Pendant la dernière guerre mondiale, par exemple, l’approche des bombardiers était signalée par des sirènes, et la fin du danger par la répétition de sons courts. De tels signaux sonores sont, en raison de leur usage habituel, des phénomènes syntagmatiques : dès leur démarrage, ils suscitent une certaine attente dans l’esprit du sujet, qui essaie de prévoir la suite ; c’est assez facile, d’ailleurs, quand le son est modulé selon un certain rythme. Quand on essaie de suivre une mélodie, il est plaisant d’être surpris ; par contre, on se lasse d’une répétition constante mais on peut s’y habituer et en faire abstraction.
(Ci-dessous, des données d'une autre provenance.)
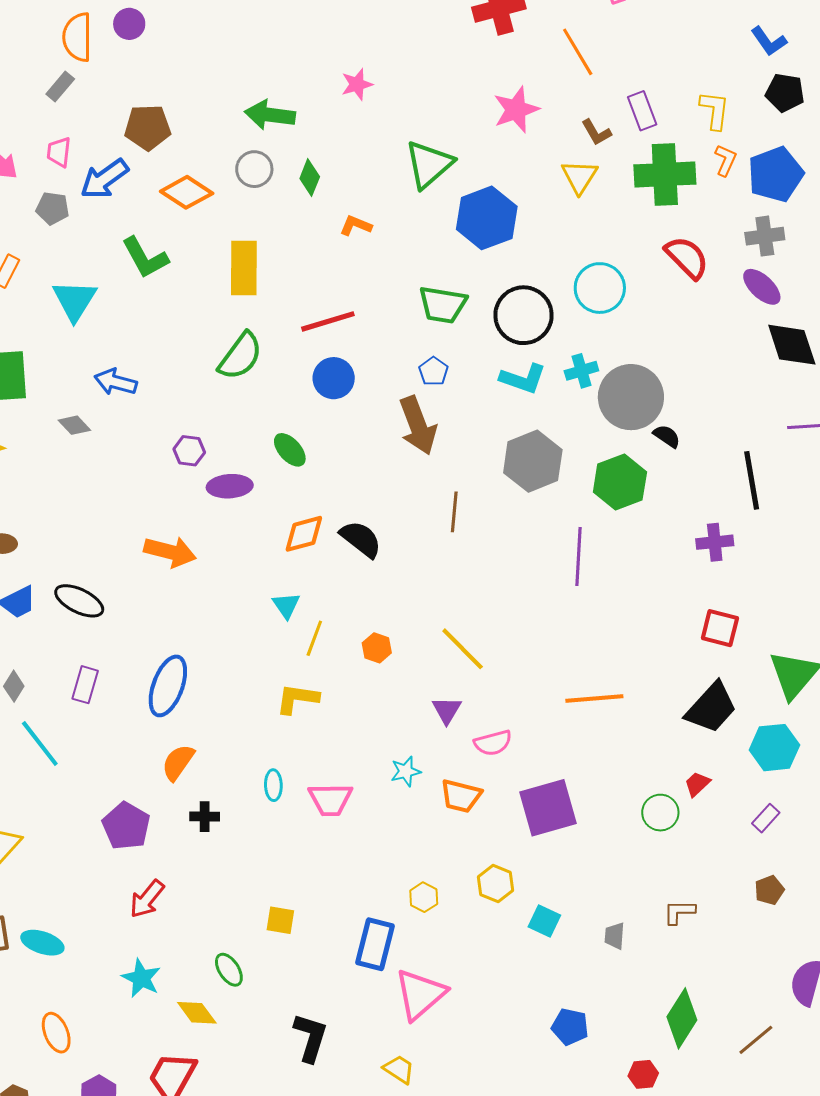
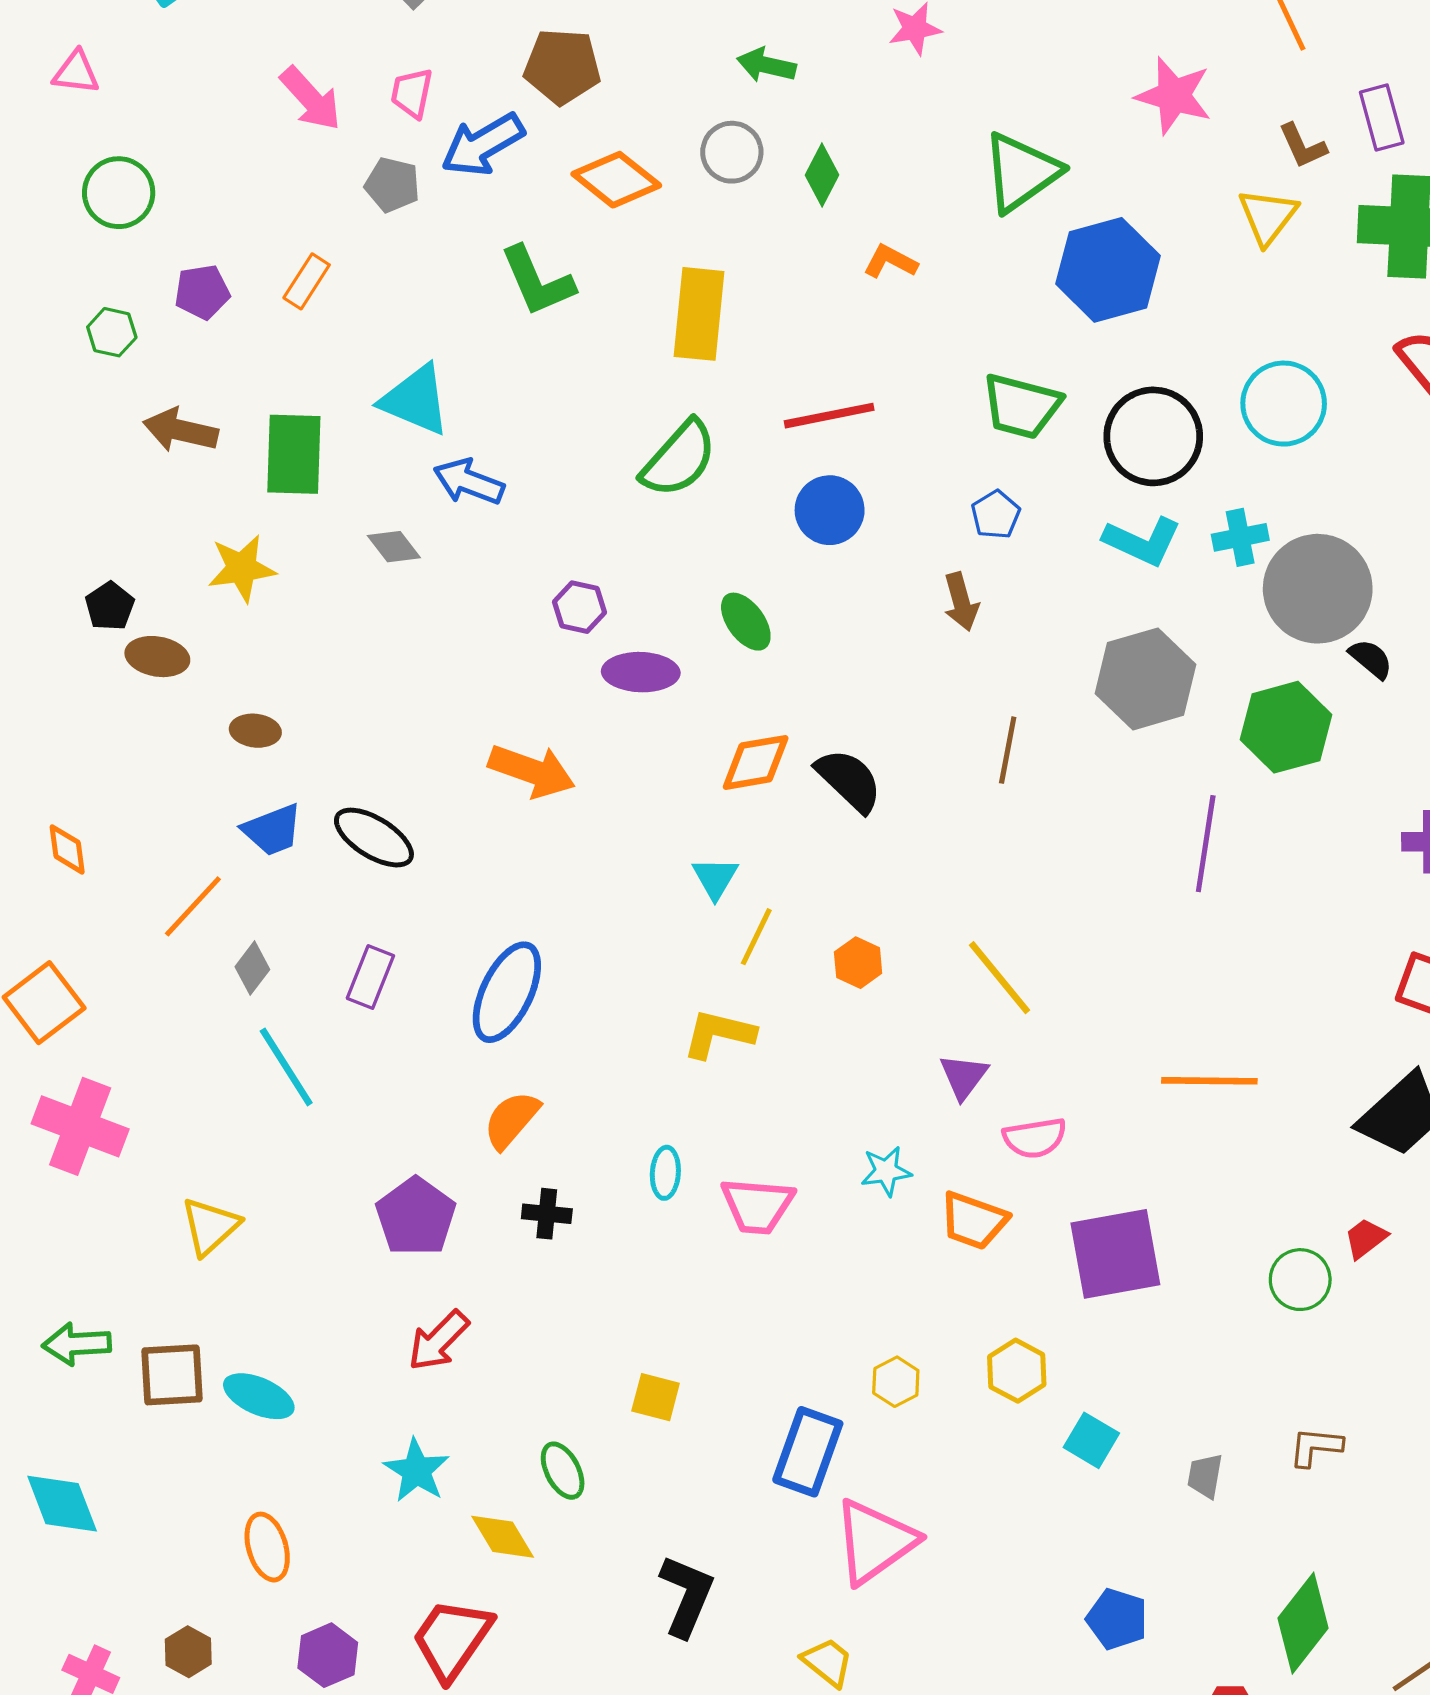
pink star: (516, 110) -> (1174, 96), turned 30
green arrow: (270, 115) -> (766, 65), size x0.7
cyan triangle: (75, 300) -> (415, 400), moved, turned -45
brown arrow: (418, 426) -> (961, 602), size x0.6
Si, en fait, le bruit d’une sirène est dysphorique, c’est probablement dû à son absence de « forme » définie, même si le signal est répété ; on devrait encore augmenter le caractère inquiétant du signal par la production de séquences complètement inattendues qui empêcheraient l’identification d’une quelconque structure. Ces séquences pourraient être obtenues par une variation au hasard de la fréquence et de I’intensité du son, et par une distribution aléatoire des durées de silence et de bruit. Cela suppose, bien sûr, un émetteur programmé, ou plus simplement – peut-être – deux (ou plusieurs) sources de son déphasées dont l’interférence provoquerait un effet d’aléatoire ; le principe sur lequel reposent ces suggestions est, comme précédemment, de produrre un effet de « dédale », ou plutôt de « chaos » qui devrait décourager les visiteurs (et même les visiteurs non humains).
Il faut reconnaître, cependant, que ces suggestions reposent sur la mise en œuvre d’émetteurs quasi éternels alimentés en énergie intarissable ! Si nous supposons le problème résolu, nous pouvons aller encore plus loin, et suggérer que des effets similaires pourraient être obtenus avec des émetteurs de lumière ; il existe toutefois un risque évident que de tels jeux de lumìères et de sons passent pour une œuvre d’art ; aussi, pour finir, devons-nous poser une dernière question pertinente : le sujet acceptera-t-il et prendra-t-il position en faveur de la signification littérale du message dissuasif et de sa force perlocutionnaire ? Mettrat-il à l’énoncé les guillemets de la fiction ? L’effet produit serait très différent de l’effet recherché ! Nous n’y sommes pour rien. Pour un loup, un piège est un piège. C’est pourquoi les pièges à loups sont efficaces.